Pierdolona angielska pogoda.

Smugi deszczu spadają na moją twarz i moczą moje ubrania. Moje włosy już dawno zaczęły się kręcić od nadmiaru wody, a jedyną w miarę suchą rzeczą, którą posiadam jest telefon.

Zostałam zmuszona schować do go biustonosza, żeby się nie przemoczył.

Niestety mój stary telefon nie jest wodoodporny, a tego z Ameryki nawet nie ruszam. Nie mam ochoty, żeby Vincent wiedział, że o trzeciej w nocy szlajam się na mieście.

Nie do końca mój mózg jasno pracuję. Tak szczerze powiedziawszy nie jestem nawet pewna, która jest godzina. Ale kto by się tym przejmował? Kto by się przejmował czymkolwiek po niezłej działce fentanylu? 

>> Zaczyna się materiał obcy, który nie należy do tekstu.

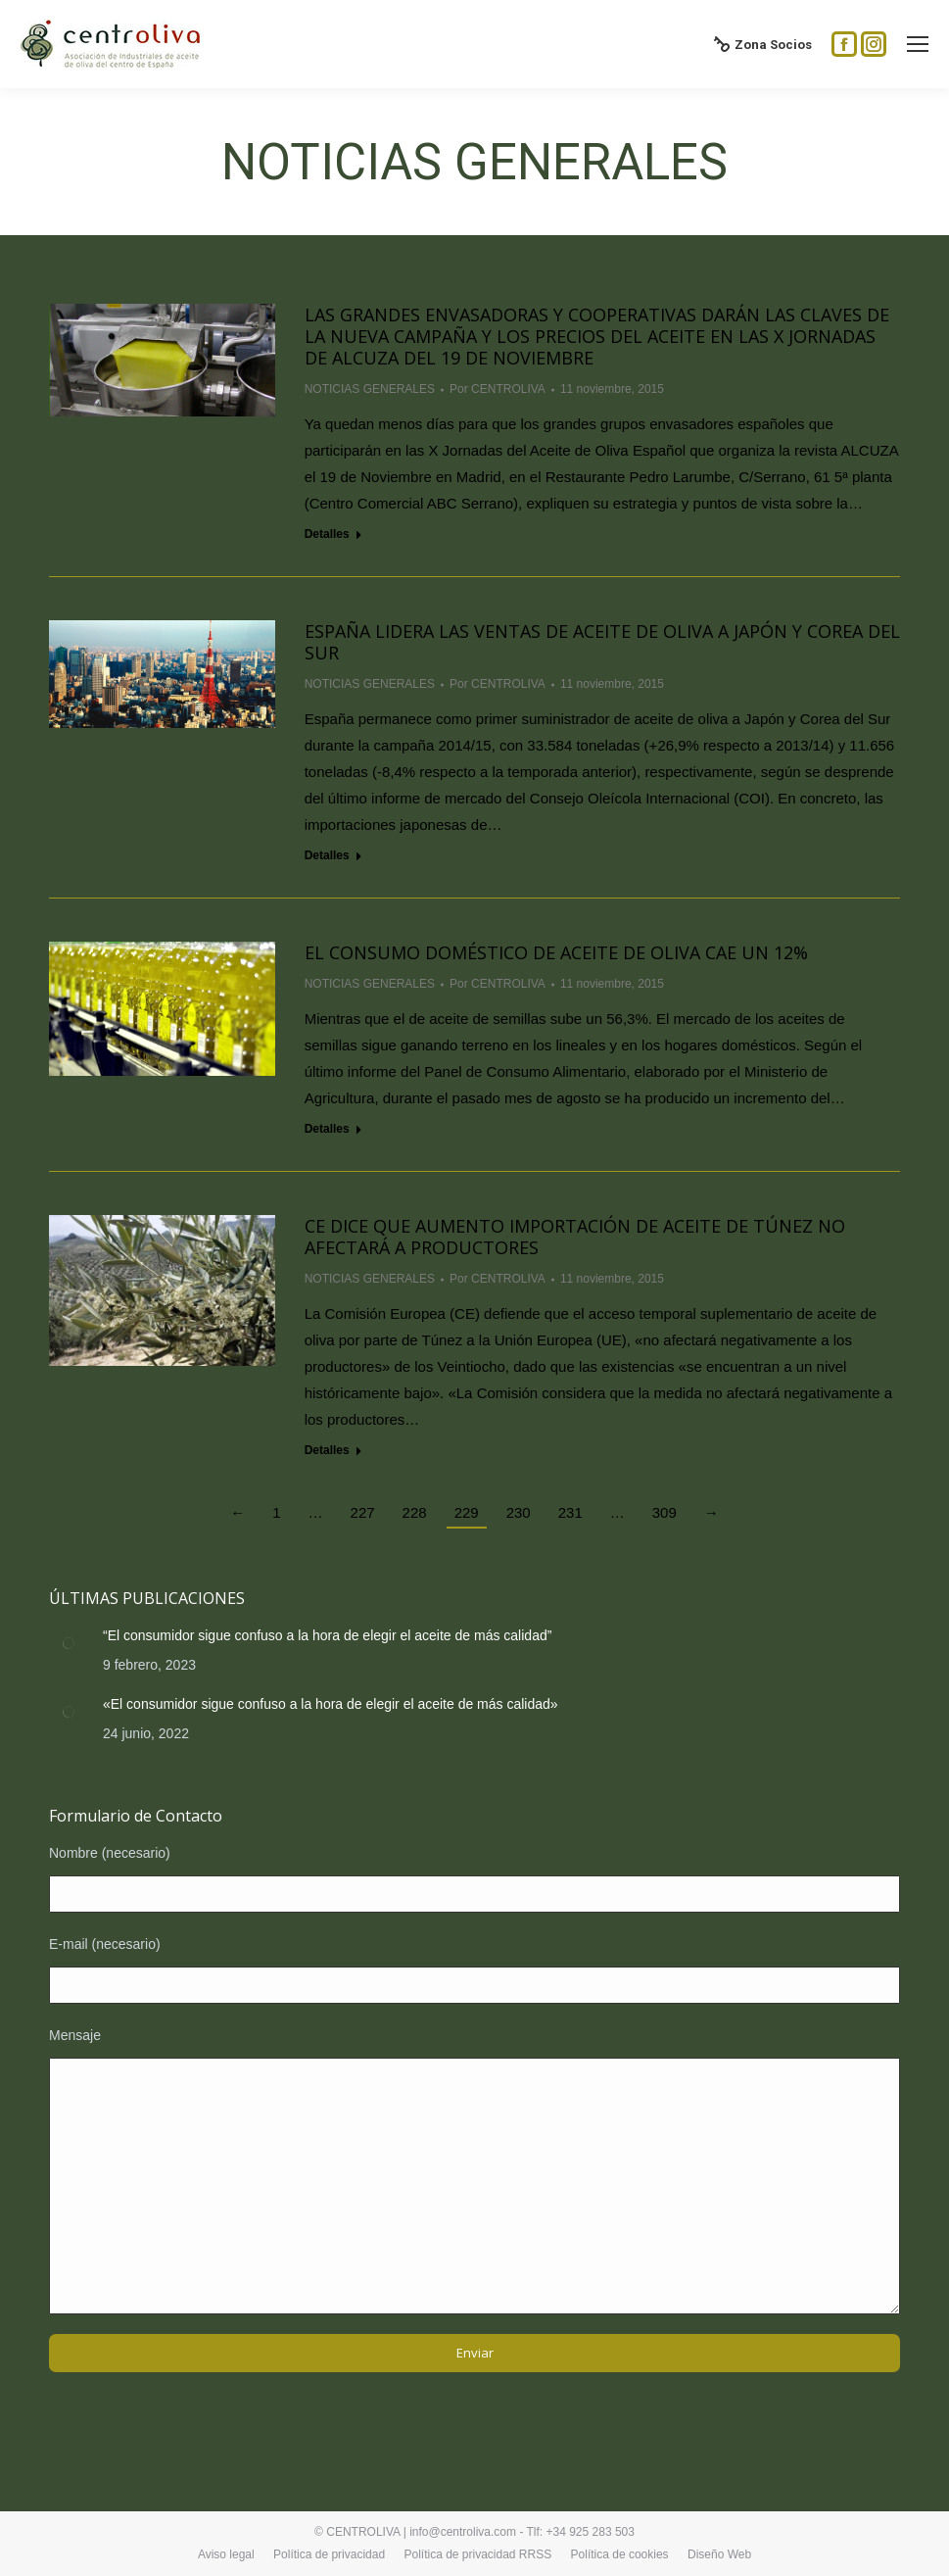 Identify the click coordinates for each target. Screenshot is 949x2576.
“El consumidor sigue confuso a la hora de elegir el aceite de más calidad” (327, 1635)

Liverpool* jest moim nowym odkrytym skarbem. Nie jest to zbyt ładne miasto. Morze Celtyckie nie ma się czym pochwalić, a tym bardziej w otoczeniu brzydkich bloków i zaśmiecanego miasta. Ale lubię to miejsce w nocy. Lubię patrzeć na fale obijające się o mosty. Lubię śmiać się z naćpanymi nastolatkami, którzy nawet nie znają mojego imienia, a ja ich. Ale po co komu znajomość imienia, żeby spędzić noc razem imprezując? 

Do tego mam tylko półtorej godziny pociągiem do Liverpoolu. Czasami kupuję bilet, a czasami chowam się w toalecie, żeby kanar mnie nie znalazł.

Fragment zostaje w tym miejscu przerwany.